DIRECTIONS FOR THIS TASK:
Copy out all lines in the data below containing the string "template".

(Records from a data source)
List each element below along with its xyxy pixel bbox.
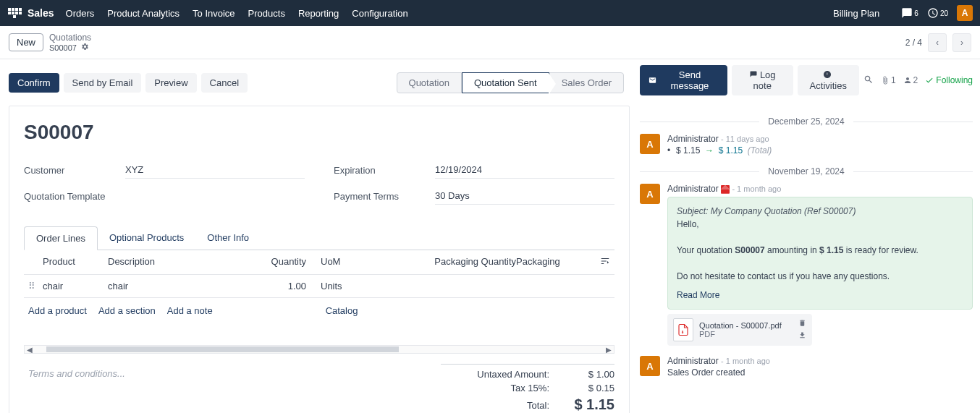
tab-optional-products[interactable]: Optional Products [98, 226, 195, 250]
pager-prev[interactable]: ‹ [928, 33, 947, 52]
email-body-line: Your quotation S00007 amounting in $ 1.1… [677, 244, 963, 257]
cell-uom[interactable]: Units [321, 281, 407, 291]
total-amount: $ 1.15 [564, 396, 614, 413]
tab-bar: Order Lines Optional Products Other Info [24, 226, 614, 250]
col-uom[interactable]: UoM [321, 256, 407, 268]
message-item: A Administrator - 1 month ago Subject: M… [640, 184, 973, 346]
drag-handle-icon[interactable]: ⠿ [28, 281, 43, 291]
nav-product-analytics[interactable]: Product Analytics [107, 8, 179, 19]
nav-products[interactable]: Products [248, 8, 285, 19]
app-brand[interactable]: Sales [28, 7, 54, 19]
read-more-link[interactable]: Read More [677, 289, 719, 302]
email-greeting: Hello, [677, 218, 963, 231]
terms-field[interactable]: Terms and conditions... [24, 364, 441, 413]
total-label: Total: [441, 396, 549, 413]
tab-other-info[interactable]: Other Info [195, 226, 261, 250]
email-subject: Subject: My Company Quotation (Ref S0000… [677, 205, 963, 218]
log-note-button[interactable]: Log note [732, 65, 793, 95]
attachment-type: PDF [699, 330, 793, 339]
messaging-icon[interactable]: 6 [901, 7, 918, 19]
message-author[interactable]: Administrator [667, 184, 719, 194]
customer-field[interactable]: XYZ [125, 161, 305, 179]
message-author[interactable]: Administrator [667, 134, 719, 144]
stage-sales-order[interactable]: Sales Order [549, 72, 624, 93]
activities-nav-icon[interactable]: 20 [927, 7, 948, 19]
email-preview: Subject: My Company Quotation (Ref S0000… [667, 197, 973, 310]
col-pkg-qty[interactable]: Packaging Quantity [407, 256, 516, 268]
pager: 2 / 4 ‹ › [905, 33, 971, 52]
nav-reporting[interactable]: Reporting [298, 8, 339, 19]
search-icon[interactable] [863, 74, 874, 87]
nav-billing-plan[interactable]: Billing Plan [833, 8, 879, 19]
chatter-toolbar: Send message Log note Activities 1 2 Fol… [633, 59, 980, 101]
pager-next[interactable]: › [952, 33, 971, 52]
new-button[interactable]: New [9, 33, 43, 51]
confirm-button[interactable]: Confirm [9, 73, 59, 93]
top-navbar: Sales Orders Product Analytics To Invoic… [0, 0, 980, 26]
nav-configuration[interactable]: Configuration [352, 8, 407, 19]
table-settings-icon[interactable] [588, 256, 610, 268]
download-attachment-icon[interactable] [798, 331, 806, 341]
untaxed-amount: $ 1.00 [564, 369, 614, 380]
untaxed-label: Untaxed Amount: [441, 369, 549, 380]
gear-icon[interactable] [81, 43, 89, 52]
apps-icon[interactable] [7, 6, 22, 20]
cell-product[interactable]: chair [43, 281, 108, 291]
document-title: S00007 [24, 121, 614, 144]
message-item: A Administrator - 1 month ago Sales Orde… [640, 356, 973, 378]
chatter-panel: December 25, 2024 A Administrator - 11 d… [633, 106, 980, 413]
order-lines-table: Product Description Quantity UoM Packagi… [24, 250, 614, 323]
message-body: Sales Order created [667, 367, 973, 378]
send-message-label: Send message [661, 69, 719, 91]
activities-count: 20 [940, 9, 948, 17]
table-row[interactable]: ⠿ chair chair 1.00 Units [24, 275, 614, 298]
stage-quotation[interactable]: Quotation [397, 72, 462, 93]
tax-amount: $ 0.15 [564, 383, 614, 393]
horizontal-scrollbar[interactable]: ◀ ▶ [24, 345, 614, 354]
cell-description[interactable]: chair [108, 281, 248, 291]
following-indicator[interactable]: Following [925, 75, 973, 85]
preview-button[interactable]: Preview [145, 73, 196, 93]
status-bar: Quotation Quotation Sent Sales Order [397, 72, 624, 93]
form-view: S00007 Customer XYZ Expiration 12/19/202… [9, 106, 630, 413]
stage-quotation-sent[interactable]: Quotation Sent [462, 72, 549, 93]
delete-attachment-icon[interactable] [798, 319, 806, 328]
cell-quantity[interactable]: 1.00 [248, 281, 321, 291]
expiration-field[interactable]: 12/19/2024 [435, 161, 614, 179]
add-note-link[interactable]: Add a note [167, 305, 213, 316]
send-message-button[interactable]: Send message [640, 65, 727, 95]
template-label: Quotation Template [24, 191, 125, 202]
message-time: - 1 month ago [721, 357, 770, 365]
message-item: A Administrator - 11 days ago $ 1.15 → $… [640, 134, 973, 156]
breadcrumb: Quotations S00007 [49, 33, 91, 52]
col-description[interactable]: Description [108, 256, 248, 268]
cancel-button[interactable]: Cancel [201, 73, 248, 93]
nav-orders[interactable]: Orders [66, 8, 95, 19]
attachments-count[interactable]: 1 [881, 75, 896, 85]
message-avatar: A [640, 134, 660, 154]
col-pkg[interactable]: Packaging [516, 256, 588, 268]
tax-label: Tax 15%: [441, 383, 549, 393]
activities-button[interactable]: Activities [798, 65, 859, 95]
nav-to-invoice[interactable]: To Invoice [193, 8, 235, 19]
payment-terms-field[interactable]: 30 Days [435, 187, 614, 205]
attachment-card[interactable]: ⬇ Quotation - S00007.pdf PDF [667, 314, 812, 346]
user-avatar[interactable]: A [957, 5, 973, 21]
col-product[interactable]: Product [43, 256, 108, 268]
send-email-button[interactable]: Send by Email [64, 73, 142, 93]
message-author[interactable]: Administrator [667, 356, 719, 366]
svg-text:⬇: ⬇ [681, 331, 684, 334]
date-separator: December 25, 2024 [759, 116, 853, 127]
tab-order-lines[interactable]: Order Lines [24, 226, 98, 250]
breadcrumb-parent[interactable]: Quotations [49, 33, 91, 43]
pager-text: 2 / 4 [905, 38, 922, 48]
message-avatar: A [640, 356, 660, 376]
attachment-name: Quotation - S00007.pdf [699, 321, 793, 330]
followers-count[interactable]: 2 [903, 75, 918, 85]
message-time: - 11 days ago [721, 135, 769, 143]
template-field[interactable] [125, 193, 305, 199]
col-quantity[interactable]: Quantity [248, 256, 321, 268]
catalog-link[interactable]: Catalog [326, 305, 358, 316]
add-section-link[interactable]: Add a section [98, 305, 156, 316]
add-product-link[interactable]: Add a product [28, 305, 87, 316]
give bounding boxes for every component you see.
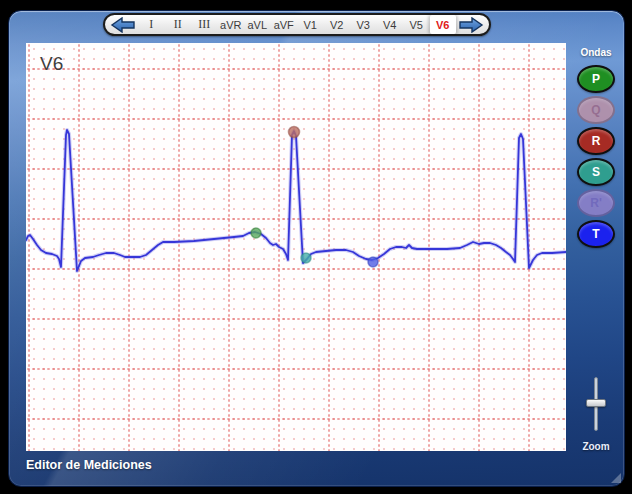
arrow-left-icon — [110, 17, 136, 33]
lead-tab-III[interactable]: III — [191, 15, 218, 34]
marker-r-wave[interactable] — [289, 127, 300, 138]
prev-lead-button[interactable] — [108, 15, 138, 34]
lead-tab-V1[interactable]: V1 — [297, 15, 324, 34]
lead-tab-V4[interactable]: V4 — [377, 15, 404, 34]
app-window: I II III aVR aVL aVF V1 V2 V3 V4 V5 V6 V… — [8, 10, 625, 487]
arrow-right-icon — [458, 17, 484, 33]
lead-selector: I II III aVR aVL aVF V1 V2 V3 V4 V5 V6 — [103, 13, 491, 36]
lead-tab-II[interactable]: II — [165, 15, 192, 34]
next-lead-button[interactable] — [456, 15, 486, 34]
lead-tab-V2[interactable]: V2 — [324, 15, 351, 34]
ecg-canvas[interactable] — [26, 43, 566, 451]
marker-s-wave[interactable] — [301, 253, 311, 263]
wave-button-q: Q — [577, 96, 615, 124]
wave-button-s[interactable]: S — [577, 158, 615, 186]
lead-tab-I[interactable]: I — [138, 15, 165, 34]
lead-tab-aVR[interactable]: aVR — [218, 15, 245, 34]
app-title: Editor de Mediciones — [26, 458, 152, 472]
wave-button-r-prime: R' — [577, 189, 615, 217]
ecg-plot[interactable]: V6 — [26, 43, 566, 451]
marker-t-wave[interactable] — [368, 257, 378, 267]
zoom-slider-thumb[interactable] — [586, 399, 606, 407]
zoom-label: Zoom — [566, 441, 626, 452]
lead-tab-aVL[interactable]: aVL — [244, 15, 271, 34]
waves-panel-title: Ondas — [566, 47, 626, 58]
marker-p-wave[interactable] — [251, 228, 261, 238]
wave-button-p[interactable]: P — [577, 65, 615, 93]
wave-button-t[interactable]: T — [577, 220, 615, 248]
waves-panel: P Q R S R' T — [566, 65, 626, 248]
wave-button-r[interactable]: R — [577, 127, 615, 155]
lead-tab-V6[interactable]: V6 — [430, 15, 457, 34]
zoom-control: Zoom — [566, 369, 626, 459]
lead-tab-V5[interactable]: V5 — [403, 15, 430, 34]
ecg-trace — [26, 130, 566, 271]
lead-tab-V3[interactable]: V3 — [350, 15, 377, 34]
lead-tab-aVF[interactable]: aVF — [271, 15, 298, 34]
resize-grip-icon[interactable] — [611, 473, 621, 483]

SOLUTION BELOW:
template-label: Quotation Template [24, 191, 125, 202]
template-field[interactable] [125, 193, 305, 199]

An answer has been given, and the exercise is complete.